I’m still relatively ignorant (Low Life is on order from Amazon) as to the minutiae, but I feel confident that I’ve been introduced to the more essential anecdotes. When I knew nothing of Mr Bernard, before I heard of the marvellous “Low Life” column and its inspired epithet “a suicide note in weekly instalments” I assumed that Bernard must have been a cadish, louche, Victorian era, gentleman’s gentleman; the lowest of low, but fashionably so. You can imagine my surprise then, when I found out that Bernard only began writing his column for the Spectator in 1978. While there is something slightly repulsive about Bernard’s tale, primarily his penchant for self-destructive behaviour, there’s a certain essence of glamour and good old-fashioned decadence that makes his (completely romanticised) lifestyle so attractive.
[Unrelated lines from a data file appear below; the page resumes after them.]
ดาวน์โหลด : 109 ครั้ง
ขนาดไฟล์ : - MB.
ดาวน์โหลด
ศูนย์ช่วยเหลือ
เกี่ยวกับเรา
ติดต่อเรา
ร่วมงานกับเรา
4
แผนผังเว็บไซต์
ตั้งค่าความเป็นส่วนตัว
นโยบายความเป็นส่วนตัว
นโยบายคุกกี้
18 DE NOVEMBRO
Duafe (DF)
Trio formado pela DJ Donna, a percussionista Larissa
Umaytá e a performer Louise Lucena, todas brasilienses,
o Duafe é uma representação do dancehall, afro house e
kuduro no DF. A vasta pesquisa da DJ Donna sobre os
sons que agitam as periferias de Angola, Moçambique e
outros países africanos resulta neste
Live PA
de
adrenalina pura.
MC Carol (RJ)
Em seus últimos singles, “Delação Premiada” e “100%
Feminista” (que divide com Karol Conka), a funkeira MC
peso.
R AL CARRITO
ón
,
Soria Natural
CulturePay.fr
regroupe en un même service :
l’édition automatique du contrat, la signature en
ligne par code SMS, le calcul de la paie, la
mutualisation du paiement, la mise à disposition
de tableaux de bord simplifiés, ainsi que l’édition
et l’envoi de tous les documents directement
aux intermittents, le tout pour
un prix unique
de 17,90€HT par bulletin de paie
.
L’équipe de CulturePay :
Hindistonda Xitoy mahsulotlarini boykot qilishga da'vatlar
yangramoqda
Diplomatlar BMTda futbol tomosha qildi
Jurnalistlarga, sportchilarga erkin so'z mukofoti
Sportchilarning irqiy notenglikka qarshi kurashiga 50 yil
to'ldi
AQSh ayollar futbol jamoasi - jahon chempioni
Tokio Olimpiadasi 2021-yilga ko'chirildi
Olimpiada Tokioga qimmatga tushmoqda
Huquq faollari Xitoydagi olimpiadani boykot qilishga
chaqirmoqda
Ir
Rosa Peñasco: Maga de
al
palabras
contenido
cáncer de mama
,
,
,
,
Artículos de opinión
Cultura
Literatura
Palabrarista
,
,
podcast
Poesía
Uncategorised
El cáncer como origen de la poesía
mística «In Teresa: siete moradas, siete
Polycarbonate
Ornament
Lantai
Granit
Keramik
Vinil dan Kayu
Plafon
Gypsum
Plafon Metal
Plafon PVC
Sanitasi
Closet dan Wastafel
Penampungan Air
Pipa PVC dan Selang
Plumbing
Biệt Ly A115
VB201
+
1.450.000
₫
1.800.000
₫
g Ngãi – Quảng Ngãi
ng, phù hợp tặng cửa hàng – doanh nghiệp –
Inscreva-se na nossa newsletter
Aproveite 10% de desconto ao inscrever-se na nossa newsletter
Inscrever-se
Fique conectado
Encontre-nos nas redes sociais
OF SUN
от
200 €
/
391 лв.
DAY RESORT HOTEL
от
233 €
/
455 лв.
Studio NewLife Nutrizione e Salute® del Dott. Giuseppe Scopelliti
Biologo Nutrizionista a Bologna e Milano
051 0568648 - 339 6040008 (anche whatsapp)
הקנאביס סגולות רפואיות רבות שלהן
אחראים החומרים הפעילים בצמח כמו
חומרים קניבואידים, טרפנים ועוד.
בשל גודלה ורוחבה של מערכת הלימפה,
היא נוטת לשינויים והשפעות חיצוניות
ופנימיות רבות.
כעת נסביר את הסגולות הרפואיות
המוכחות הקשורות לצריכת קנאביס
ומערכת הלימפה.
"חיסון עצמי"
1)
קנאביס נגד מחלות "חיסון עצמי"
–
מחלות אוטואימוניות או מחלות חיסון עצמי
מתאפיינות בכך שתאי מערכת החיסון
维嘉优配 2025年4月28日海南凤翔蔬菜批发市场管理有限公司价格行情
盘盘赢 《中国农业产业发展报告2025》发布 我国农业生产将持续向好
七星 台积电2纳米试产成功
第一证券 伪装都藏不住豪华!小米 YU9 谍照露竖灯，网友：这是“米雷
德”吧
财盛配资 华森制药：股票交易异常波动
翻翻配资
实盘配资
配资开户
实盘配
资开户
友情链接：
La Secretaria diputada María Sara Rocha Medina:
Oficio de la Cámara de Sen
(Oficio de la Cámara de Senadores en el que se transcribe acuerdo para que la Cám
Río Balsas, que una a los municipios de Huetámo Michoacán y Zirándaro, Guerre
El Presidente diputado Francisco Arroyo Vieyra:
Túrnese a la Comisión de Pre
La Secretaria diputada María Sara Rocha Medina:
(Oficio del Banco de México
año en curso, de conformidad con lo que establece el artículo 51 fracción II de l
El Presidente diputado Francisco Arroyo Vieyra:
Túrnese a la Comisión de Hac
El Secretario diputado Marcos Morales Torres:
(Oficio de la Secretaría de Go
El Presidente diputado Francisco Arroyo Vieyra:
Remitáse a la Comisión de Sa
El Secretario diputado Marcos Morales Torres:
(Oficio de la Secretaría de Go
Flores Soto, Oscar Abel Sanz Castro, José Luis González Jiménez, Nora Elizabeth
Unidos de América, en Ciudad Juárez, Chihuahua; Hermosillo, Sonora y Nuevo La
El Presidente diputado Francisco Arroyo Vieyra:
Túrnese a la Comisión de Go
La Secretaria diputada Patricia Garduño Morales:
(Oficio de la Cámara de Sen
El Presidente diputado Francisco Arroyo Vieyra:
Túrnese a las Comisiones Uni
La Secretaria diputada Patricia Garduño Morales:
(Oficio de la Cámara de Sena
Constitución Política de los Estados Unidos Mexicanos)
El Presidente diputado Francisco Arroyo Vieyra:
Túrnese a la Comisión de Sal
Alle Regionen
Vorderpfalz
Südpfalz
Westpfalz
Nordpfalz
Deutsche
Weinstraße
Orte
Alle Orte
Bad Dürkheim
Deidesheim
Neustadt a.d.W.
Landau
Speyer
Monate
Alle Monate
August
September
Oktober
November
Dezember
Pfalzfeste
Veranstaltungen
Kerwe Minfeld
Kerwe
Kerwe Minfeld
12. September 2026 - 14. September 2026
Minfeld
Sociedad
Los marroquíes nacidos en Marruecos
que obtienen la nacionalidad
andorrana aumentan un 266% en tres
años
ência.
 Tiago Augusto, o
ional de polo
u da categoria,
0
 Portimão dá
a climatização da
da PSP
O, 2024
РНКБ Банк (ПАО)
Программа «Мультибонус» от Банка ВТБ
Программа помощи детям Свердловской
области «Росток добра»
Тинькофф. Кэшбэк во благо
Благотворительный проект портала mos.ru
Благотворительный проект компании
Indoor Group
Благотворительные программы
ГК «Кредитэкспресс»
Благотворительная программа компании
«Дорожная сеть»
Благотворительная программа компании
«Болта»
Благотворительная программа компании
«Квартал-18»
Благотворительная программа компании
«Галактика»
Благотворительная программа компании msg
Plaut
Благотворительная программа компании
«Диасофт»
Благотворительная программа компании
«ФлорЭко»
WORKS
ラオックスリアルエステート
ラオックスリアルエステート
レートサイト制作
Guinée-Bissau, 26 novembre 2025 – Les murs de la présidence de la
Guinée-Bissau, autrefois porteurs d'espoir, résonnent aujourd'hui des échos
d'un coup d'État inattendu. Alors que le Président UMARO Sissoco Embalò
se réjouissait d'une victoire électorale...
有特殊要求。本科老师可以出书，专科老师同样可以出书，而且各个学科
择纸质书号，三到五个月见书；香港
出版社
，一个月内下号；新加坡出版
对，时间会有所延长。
Walking around Soho these days (okay, mostly nights), there is little sense that this is where things are happening, where things are exciting or progressive. Decadence and glamour are long gone and you’d be hard pressed to find anyone as properly devil-may-care as Jeffrey Bernard, drinking himself to death, refusing to pander to other people’s expectations and having a damn good time doing it. Case in point: Jeremy Clarke who, in taking over from Bernard, currently writes “Low Life.” His current column is on the tranquil pleasure of lane swimming in public swimming pools. Yawn. His column is safe, boring, the complete antithesis of what ought to constitute a London, but especially Soho, low life – a drunk, a womaniser, a dandy, one with zero comprehension of or care for political correctness. Really, The Low Life ought to be someone who doesn’t give a damn about much else apart from personal pleasure and who consequently spends the majority of their waking moments in pursuit of said pleasure. As Bernard demonstrated, this need not necessarily mean an especially active pursuit of pleasure, though perhaps shunning one’s responsibilities and having no concern for other people’s opinions on how to live one’s life are a sort of pleasure in themselves.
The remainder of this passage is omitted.